GPD profile log-likelihood
Usage
GPD_profile_loglik(
val,
Y,
threshold = 0,
threshold_lvl = 0,
parameter = c("shape", "scale", "quantile", "endpoint"),
subparam_id = 0,
quantile_lvl = 1 - (1/100),
orthogonal = FALSE,
X = NULL,
x_rlvl = NULL,
scale_cols = NULL,
shape_cols = NULL,
obs_weights = NULL,
ill_defined_value = -10^6,
init = NULL,
hessian = TRUE,
maxit = 1e+06,
method = c("Nelder-Mead", "BFGS", "CG", "L-BFGS-B", "SANN", "Brent"),
...
)Arguments
- val
Parameter value at which to evaluate the GPD profile log-likelihood.
- Y
Data observations.
- threshold
GPD threshold value.
- threshold_lvl
Probability level of the threshold
threshold.- parameter
Parameter for which to compute the profile log-likelihood.
- subparam_id
Index of the parameter coefficient for which to compute the profile log-likelihood (for conditional/non-stationary fits).
- quantile_lvl
Quantile probability level for the
'quantile'parameter.- orthogonal
DEPRECATED.
- X
Covariate matrix (for conditional/non-stationary fits). Columns should be variables, and rows should be observations matching
Y.- x_rlvl
Covariate vector at which to reparametrize for the
'quantile'or'endpoint'parametrizations (for conditional/non-stationary fits).- scale_cols
Column indices of
Xto use as covariate for the (conditional) scale parameter (for conditional/non-stationary fits).- shape_cols
Column indices of
Xto use as covariate for the (conditional) shape parameter (for conditional/non-stationary fits).- obs_weights
Optional observation weights for weighted likelihood.
- ill_defined_value
Value to return if the arguments are out of support (e.g. negative scale, or non-positive arguments to logarithms).
- init
Optional initial values for the remaining parameter's optimisation process, in the correct internal format.
- hessian
Logical. Should a numerically differentiated Hessian matrix be returned?

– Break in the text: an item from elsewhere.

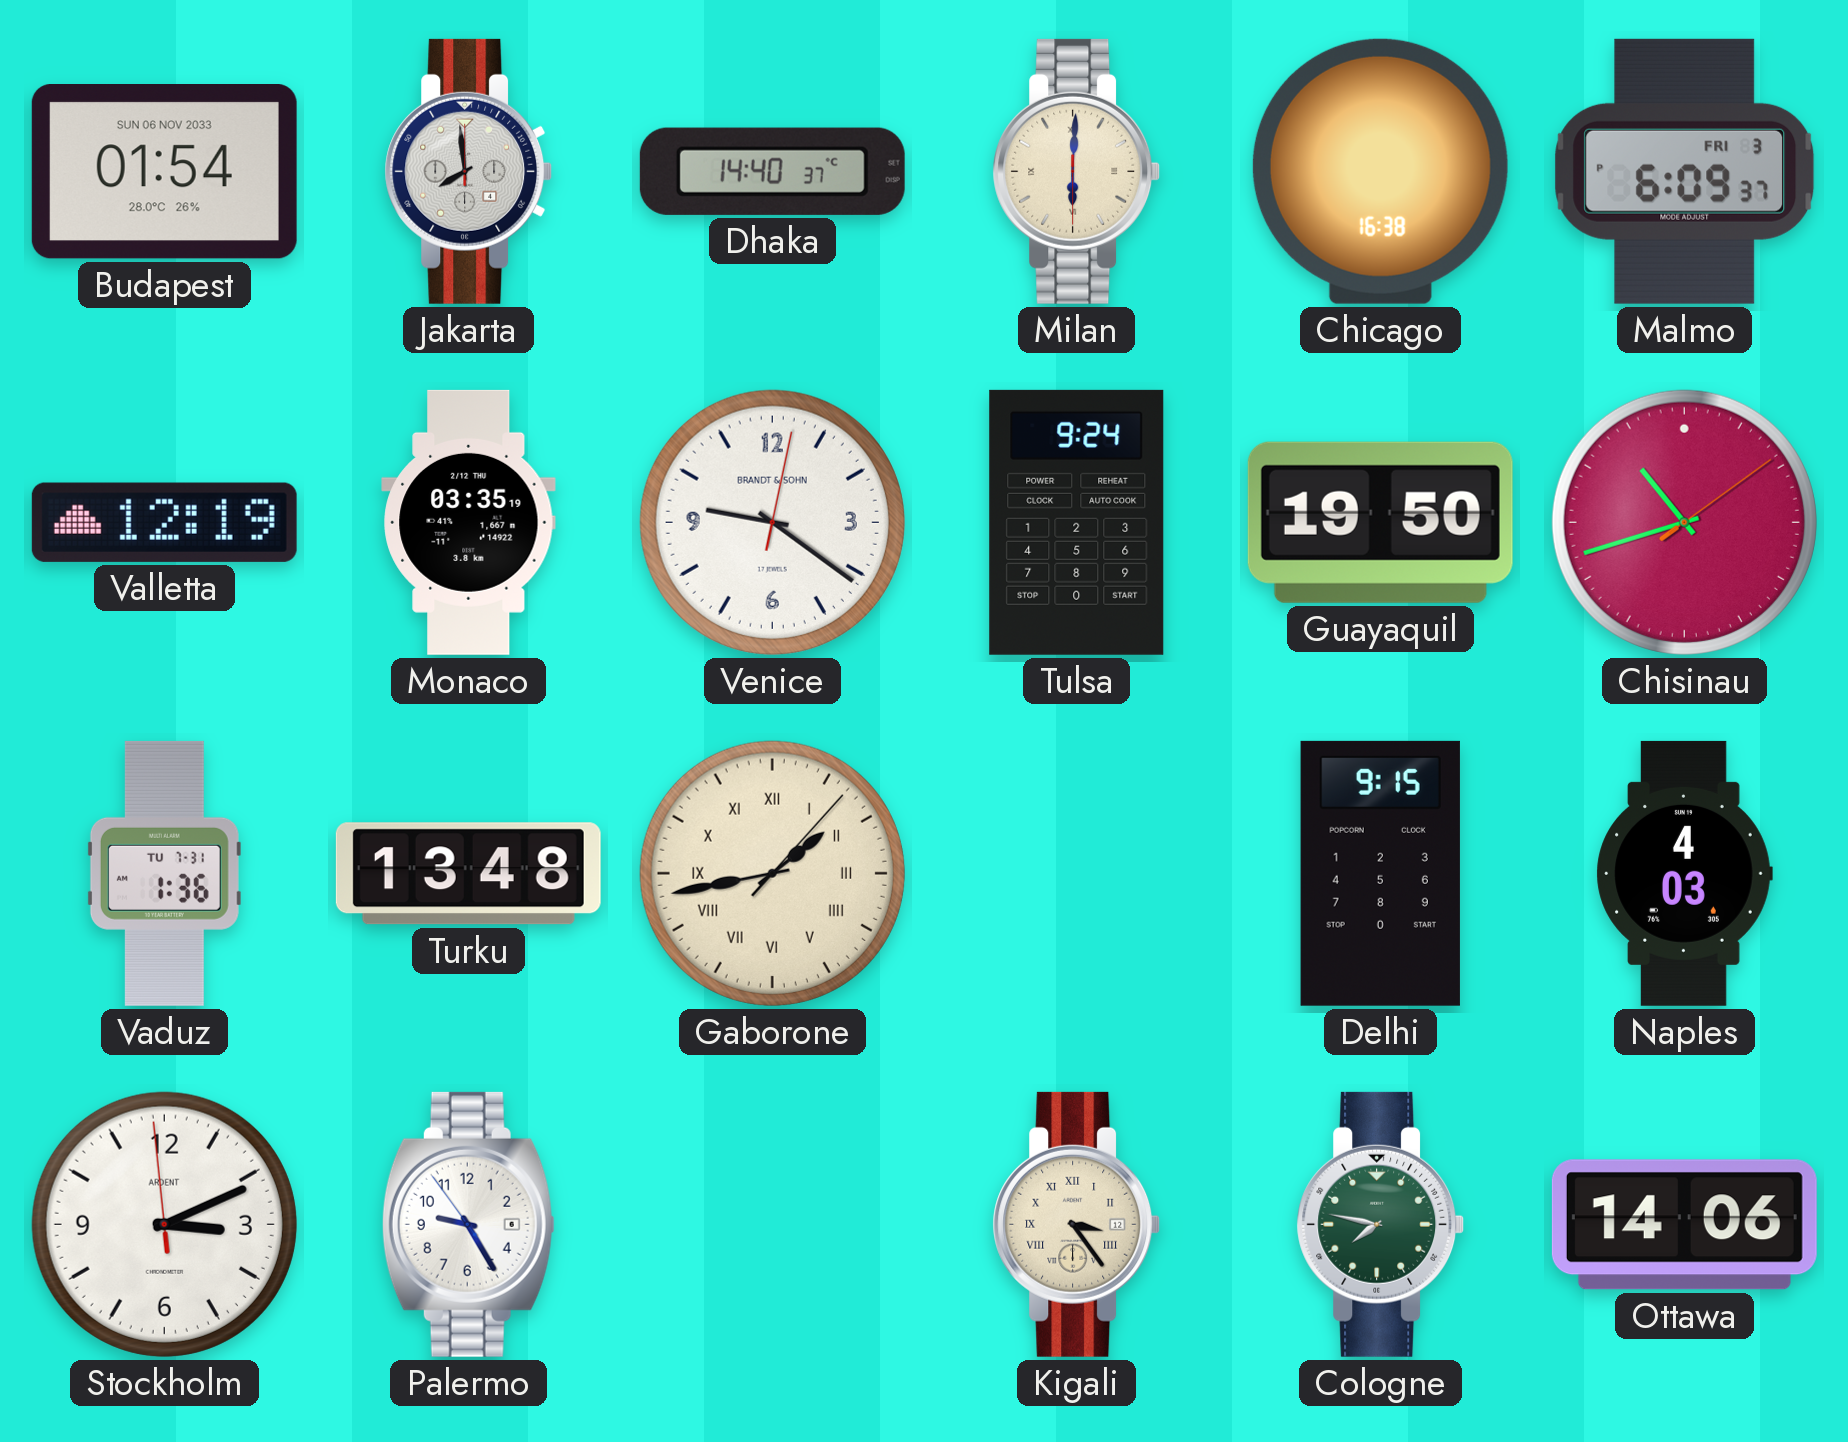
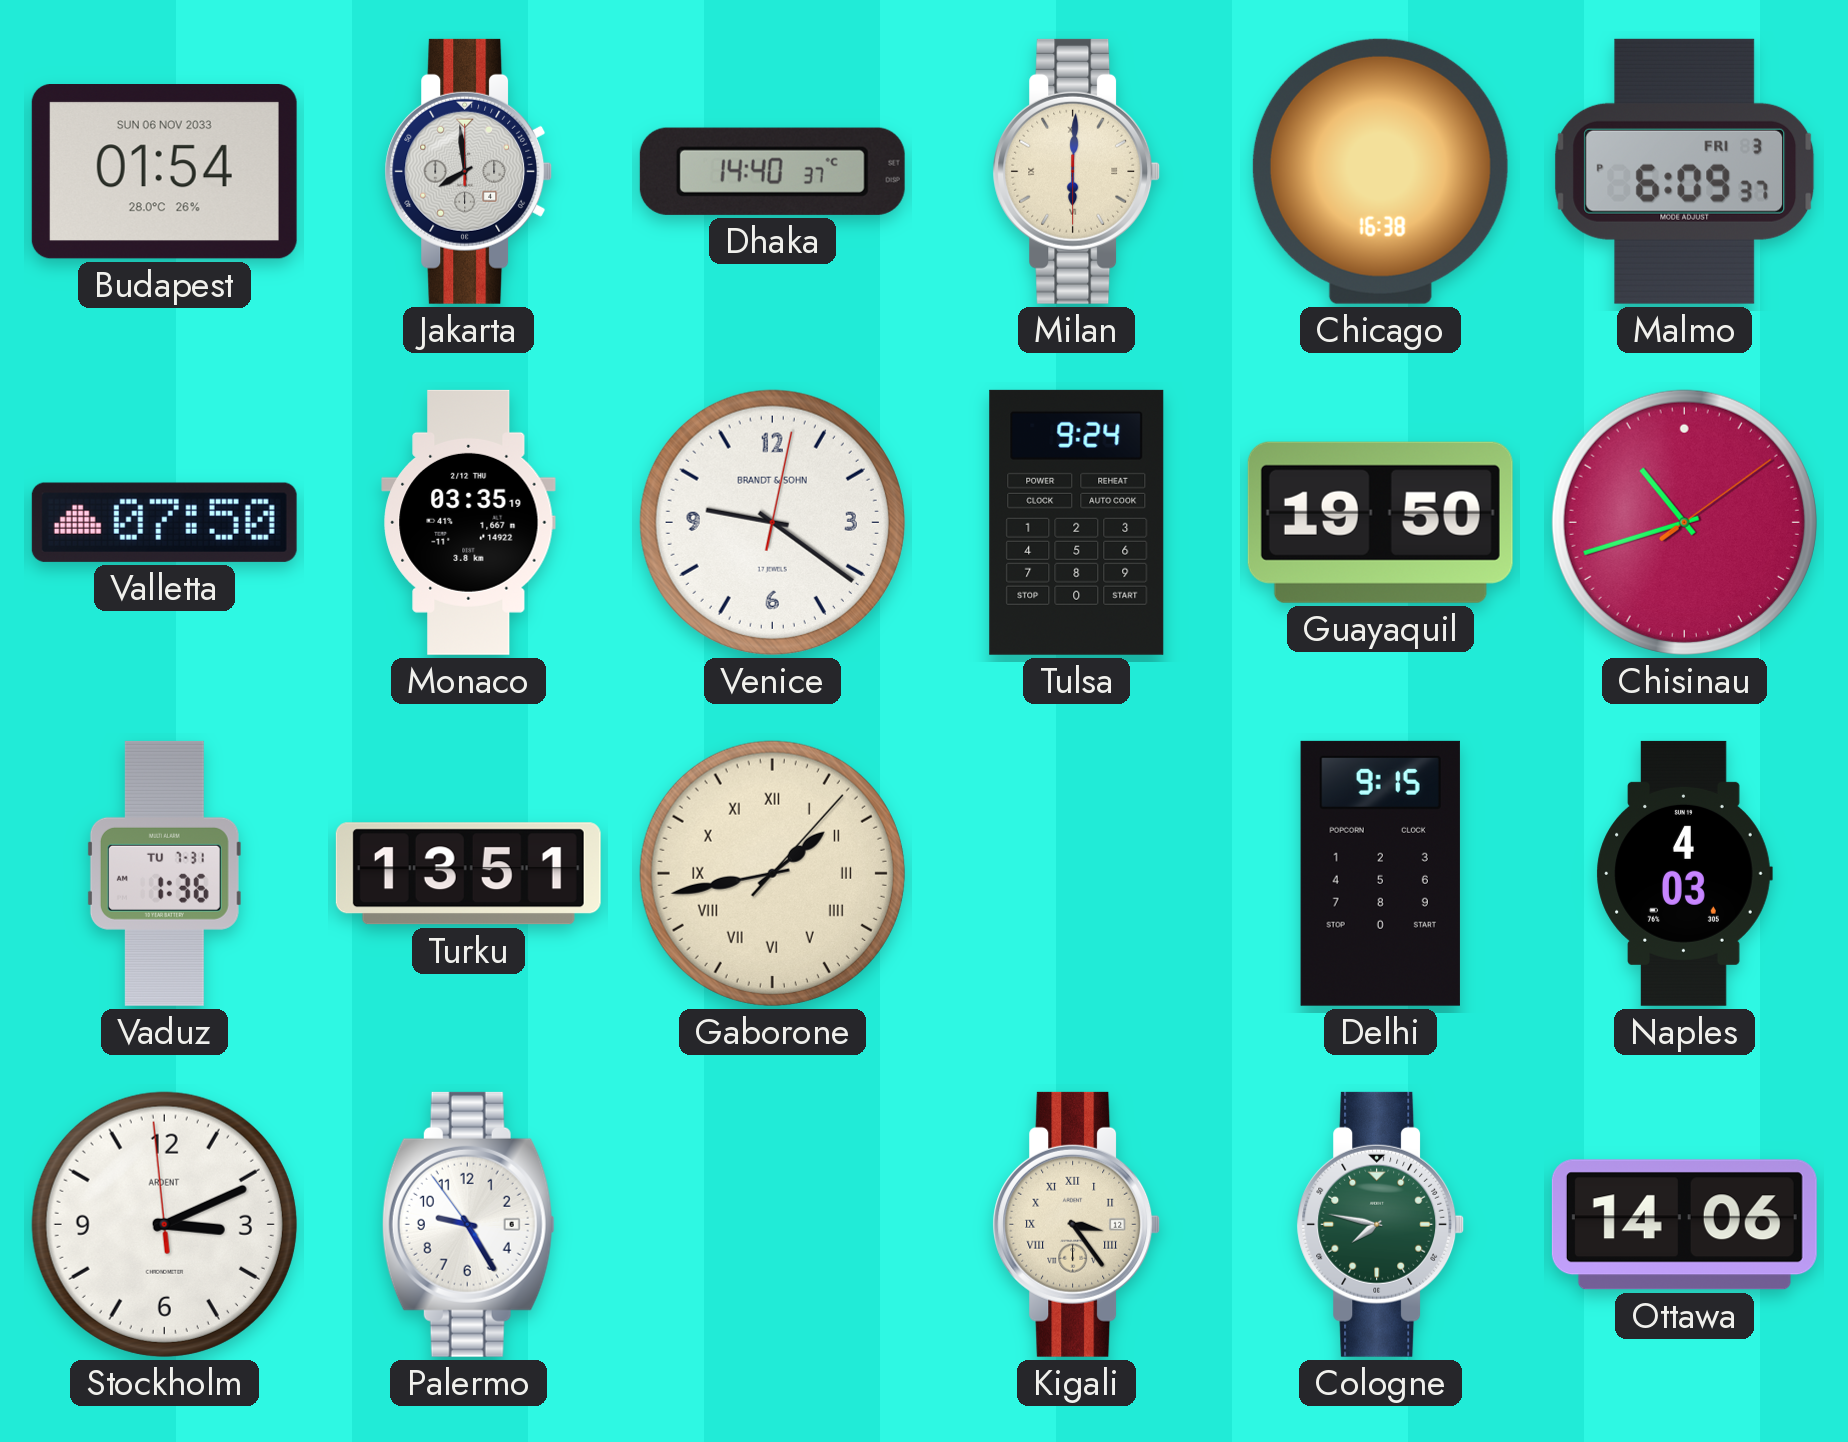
Valletta: 12:19 -> 07:50
Turku: 13:48 -> 13:51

See
stats::optim()for more details.- maxit
The maximum number of iterations. See
stats::optim()for more details.- method
The optimisation method to be used. See
stats::optim()for more details.- ...
Other arguments passed to the
controlargument ofstats::optim().
Value
The GPD profile log-likelihood of parameter evaluated at val, given the data,
as a GPD_profML object containing:
- param_val
(Named) parameter value at which the GPD profile log-likelihood was evaluated.
- param_name
Name of the evaluated profile likelihood parameter.
- mle_other
Maximum-likelihood estimate of the other GPD parameters.
- loglik
Profile GPD log-likelihood value of
parameterevaluated atval, given the data.- conv
Whether the optimisation procedure converged. See the
convergenceoutput ofstats::optim()for more details.- hessian
The loglikelihood hessian evaluated at the estimated parameters, given the data.
- parameter
Name of the evaluated profile likelihood parameter given as argument (redundent).
- parametrization
Likelihood parametrization.
- subparam_id
Index of the parameter coefficient for which the profile log-likelihood was computed.
- id_param
Index of the likelihood profile parameter, in the internal parameter vector format.